Welt am Sonntag: Kommt man als Ministerin noch dazu, Weihnachtsgeschenke zu kaufen?

Ursula von der Leyen: Die Zeit dazu ist knapper geworden. Aber ich komme noch dazu, allerdings erst ab Mittwoch. Ich hoffe nur, daß meine Kinder sich nicht kurz vor dem Fest wie vor ein paar Jahren Läuse einfangen. Dann würde tatsächlich alles zusammenbrechen.

Welt am Sonntag: Wie hat sich eigentlich mit dem neuen Amt in Berlin Ihr Familienalltag in Hannover verändert?

Ursula von der Leyen: Die Schlagzahl ist höher geworden. Darum verbringe ich jetzt mehr Tage gebündelt in Berlin, an denen ich diszipliniert bis in die Nacht durcharbeite. So habe ich mehr Luft für die Familie, wenn ich in Hannover bin.

Welt am Sonntag: Für wann planen Sie den Umzug der Familie nach Berlin?

Ursula von der Leyen: Der Umzug ist noch nicht entschieden.

Welt am Sonntag: Klingt, als hätten Sie nicht viel Hoffnung, daß die Koalition vier Jahre hält ...

Ursula von der Leyen: Doch das habe ich. Ich spüre die Ernsthaftigkeit der Kabinettsmitglieder, die Probleme gemeinsam anzugehen.

Welt am Sonntag: Sie sind eine Gewinnerin der großen Koalition, denn Sie waren schon vor der Wahl, anders als Ihre Partei, für das Elterngeld, das dem betreuenden Elternteil für ein Jahr 67 Prozent seines Gehaltes zahlt. Mit der FDP wäre das wohl kaum durchsetzbar gewesen ...

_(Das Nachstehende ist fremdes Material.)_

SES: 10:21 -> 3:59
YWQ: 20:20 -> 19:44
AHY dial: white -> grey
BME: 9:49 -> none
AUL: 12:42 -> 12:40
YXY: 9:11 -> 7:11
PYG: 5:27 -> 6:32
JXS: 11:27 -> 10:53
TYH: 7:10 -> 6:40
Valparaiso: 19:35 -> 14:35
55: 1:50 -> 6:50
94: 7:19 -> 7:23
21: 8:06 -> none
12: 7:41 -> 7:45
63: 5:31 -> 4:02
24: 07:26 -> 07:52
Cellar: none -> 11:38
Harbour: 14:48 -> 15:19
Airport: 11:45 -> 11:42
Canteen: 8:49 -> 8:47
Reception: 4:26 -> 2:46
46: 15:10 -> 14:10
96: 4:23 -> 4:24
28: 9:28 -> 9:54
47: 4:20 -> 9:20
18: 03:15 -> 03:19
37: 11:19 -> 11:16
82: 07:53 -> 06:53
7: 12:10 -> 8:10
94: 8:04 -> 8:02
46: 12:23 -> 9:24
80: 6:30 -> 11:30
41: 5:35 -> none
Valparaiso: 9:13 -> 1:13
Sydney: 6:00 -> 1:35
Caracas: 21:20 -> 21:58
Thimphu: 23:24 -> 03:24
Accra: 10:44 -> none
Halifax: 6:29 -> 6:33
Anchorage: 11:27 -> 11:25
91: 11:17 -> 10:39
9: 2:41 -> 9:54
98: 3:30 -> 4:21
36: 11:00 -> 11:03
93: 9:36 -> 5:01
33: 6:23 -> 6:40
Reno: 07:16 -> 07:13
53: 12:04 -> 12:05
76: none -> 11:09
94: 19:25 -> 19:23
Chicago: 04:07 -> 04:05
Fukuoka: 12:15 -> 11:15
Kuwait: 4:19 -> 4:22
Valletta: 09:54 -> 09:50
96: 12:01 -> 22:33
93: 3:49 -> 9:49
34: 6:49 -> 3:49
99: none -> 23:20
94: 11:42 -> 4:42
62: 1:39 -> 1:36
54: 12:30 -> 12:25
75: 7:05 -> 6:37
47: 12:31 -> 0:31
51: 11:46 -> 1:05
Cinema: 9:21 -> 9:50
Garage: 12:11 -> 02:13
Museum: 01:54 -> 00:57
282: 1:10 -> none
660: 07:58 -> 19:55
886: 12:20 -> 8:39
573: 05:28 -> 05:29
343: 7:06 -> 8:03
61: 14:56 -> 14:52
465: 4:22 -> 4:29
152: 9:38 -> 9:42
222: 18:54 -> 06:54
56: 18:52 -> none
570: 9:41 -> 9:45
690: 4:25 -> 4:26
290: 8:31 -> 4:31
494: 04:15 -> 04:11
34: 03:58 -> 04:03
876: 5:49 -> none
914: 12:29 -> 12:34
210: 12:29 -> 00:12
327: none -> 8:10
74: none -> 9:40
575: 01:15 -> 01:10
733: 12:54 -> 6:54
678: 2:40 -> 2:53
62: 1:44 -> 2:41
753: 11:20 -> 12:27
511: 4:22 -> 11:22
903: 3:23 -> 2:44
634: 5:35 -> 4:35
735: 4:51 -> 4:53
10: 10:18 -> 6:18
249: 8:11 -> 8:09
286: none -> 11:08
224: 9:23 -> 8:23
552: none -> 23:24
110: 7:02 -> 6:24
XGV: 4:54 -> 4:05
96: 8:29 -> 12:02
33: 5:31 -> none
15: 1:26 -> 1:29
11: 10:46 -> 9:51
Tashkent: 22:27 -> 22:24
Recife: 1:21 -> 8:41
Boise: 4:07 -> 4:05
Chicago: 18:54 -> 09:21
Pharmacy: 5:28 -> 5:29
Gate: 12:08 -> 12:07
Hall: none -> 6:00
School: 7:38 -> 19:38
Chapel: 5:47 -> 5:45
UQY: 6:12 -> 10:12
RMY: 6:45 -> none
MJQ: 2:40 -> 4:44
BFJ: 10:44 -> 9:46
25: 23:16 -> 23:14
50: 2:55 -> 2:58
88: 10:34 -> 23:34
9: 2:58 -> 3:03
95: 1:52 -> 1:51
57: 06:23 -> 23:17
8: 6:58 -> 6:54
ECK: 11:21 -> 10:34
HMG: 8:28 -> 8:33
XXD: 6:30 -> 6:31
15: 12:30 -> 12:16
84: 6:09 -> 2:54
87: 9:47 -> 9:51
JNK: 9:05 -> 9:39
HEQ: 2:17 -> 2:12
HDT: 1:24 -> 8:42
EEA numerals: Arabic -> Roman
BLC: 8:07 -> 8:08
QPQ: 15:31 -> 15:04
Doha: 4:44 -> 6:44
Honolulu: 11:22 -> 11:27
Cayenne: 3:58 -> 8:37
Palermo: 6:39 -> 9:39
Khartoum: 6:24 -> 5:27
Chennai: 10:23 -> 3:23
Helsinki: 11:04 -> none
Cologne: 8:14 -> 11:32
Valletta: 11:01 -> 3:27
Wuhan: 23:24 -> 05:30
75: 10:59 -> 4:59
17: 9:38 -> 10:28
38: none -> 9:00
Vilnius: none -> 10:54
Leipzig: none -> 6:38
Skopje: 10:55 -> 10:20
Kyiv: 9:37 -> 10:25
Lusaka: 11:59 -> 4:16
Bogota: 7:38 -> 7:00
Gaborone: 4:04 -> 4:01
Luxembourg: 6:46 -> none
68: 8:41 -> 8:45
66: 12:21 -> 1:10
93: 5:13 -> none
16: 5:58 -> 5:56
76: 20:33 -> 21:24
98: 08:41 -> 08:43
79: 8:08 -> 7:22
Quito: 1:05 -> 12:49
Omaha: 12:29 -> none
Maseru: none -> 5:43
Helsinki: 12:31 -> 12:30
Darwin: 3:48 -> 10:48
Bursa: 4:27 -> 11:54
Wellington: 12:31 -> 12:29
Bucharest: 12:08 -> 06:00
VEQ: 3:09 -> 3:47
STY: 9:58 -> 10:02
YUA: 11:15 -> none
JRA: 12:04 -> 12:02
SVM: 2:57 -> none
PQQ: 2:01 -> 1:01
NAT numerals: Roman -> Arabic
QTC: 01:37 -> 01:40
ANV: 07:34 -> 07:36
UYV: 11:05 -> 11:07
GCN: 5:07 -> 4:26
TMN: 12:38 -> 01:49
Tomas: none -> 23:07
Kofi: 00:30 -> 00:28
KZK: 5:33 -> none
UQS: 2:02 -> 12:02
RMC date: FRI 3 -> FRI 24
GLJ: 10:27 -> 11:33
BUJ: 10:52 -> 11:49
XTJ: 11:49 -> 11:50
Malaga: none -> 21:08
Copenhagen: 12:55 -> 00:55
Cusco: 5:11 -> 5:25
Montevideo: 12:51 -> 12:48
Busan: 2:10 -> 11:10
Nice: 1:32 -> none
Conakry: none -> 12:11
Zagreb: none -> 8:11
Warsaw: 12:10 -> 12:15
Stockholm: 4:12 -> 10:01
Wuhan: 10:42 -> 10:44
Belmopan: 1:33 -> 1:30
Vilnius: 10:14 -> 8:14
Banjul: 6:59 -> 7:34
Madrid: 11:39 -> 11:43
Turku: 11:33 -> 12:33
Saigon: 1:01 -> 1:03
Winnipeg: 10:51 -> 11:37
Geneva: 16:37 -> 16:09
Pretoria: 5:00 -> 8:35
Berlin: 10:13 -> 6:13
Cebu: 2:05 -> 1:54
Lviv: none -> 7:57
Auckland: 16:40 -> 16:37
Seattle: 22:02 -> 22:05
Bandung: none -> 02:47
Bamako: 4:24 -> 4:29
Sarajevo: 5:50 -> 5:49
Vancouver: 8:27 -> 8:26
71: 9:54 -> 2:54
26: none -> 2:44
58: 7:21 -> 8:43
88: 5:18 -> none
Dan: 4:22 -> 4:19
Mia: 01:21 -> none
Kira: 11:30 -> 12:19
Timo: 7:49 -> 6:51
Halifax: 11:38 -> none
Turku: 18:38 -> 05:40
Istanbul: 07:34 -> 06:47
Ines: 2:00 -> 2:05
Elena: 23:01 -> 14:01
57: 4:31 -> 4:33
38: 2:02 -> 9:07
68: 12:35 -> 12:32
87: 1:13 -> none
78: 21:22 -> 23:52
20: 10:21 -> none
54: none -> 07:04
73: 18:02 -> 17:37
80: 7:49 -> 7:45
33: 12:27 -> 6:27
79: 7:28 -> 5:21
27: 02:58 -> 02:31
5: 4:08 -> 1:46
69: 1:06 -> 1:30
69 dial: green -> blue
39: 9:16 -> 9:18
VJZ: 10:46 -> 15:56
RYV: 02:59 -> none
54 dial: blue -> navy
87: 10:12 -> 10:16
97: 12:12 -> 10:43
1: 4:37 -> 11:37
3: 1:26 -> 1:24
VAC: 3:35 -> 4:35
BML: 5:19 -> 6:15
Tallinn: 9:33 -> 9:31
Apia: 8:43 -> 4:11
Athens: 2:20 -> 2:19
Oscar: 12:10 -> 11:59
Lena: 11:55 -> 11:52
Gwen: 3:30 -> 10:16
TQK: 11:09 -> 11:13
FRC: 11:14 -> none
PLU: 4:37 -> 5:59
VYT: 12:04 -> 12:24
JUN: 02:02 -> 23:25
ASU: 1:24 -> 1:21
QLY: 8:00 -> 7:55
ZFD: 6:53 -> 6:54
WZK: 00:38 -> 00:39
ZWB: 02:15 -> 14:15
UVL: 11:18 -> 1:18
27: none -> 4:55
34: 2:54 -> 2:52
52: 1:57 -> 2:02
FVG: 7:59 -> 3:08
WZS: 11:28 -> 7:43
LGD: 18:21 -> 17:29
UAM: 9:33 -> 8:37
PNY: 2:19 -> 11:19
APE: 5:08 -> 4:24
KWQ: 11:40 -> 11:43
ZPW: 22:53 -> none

Ursula von der Leyen: Die große Koalition öffnet ein historisches Fenster für das Elterngeld. Dafür bedurfte es in beiden Parteien Überzeugungsarbeit. Meine Vorgängerin Renate Schmidt hat die Idee in der SPD schon vor der Wahl durchgesetzt. Ich habe aus meiner Sympathie dafür keinen Hehl gemacht. Es hat sich ausgezahlt, im Wahlkampf die Idee nicht zu bekämpfen, nur weil sie vom politischen Gegner kam. So können wir jetzt diesen Schritt gemeinsam gehen.

Welt am Sonntag: Trotzdem sind die Widerstände in der Union noch groß. Jürgen Rüttgers hält das Elterngeld gar für verfassungswidrig. Rechnen Sie mit einer Verfassungsklage aus den eigenen Reihen?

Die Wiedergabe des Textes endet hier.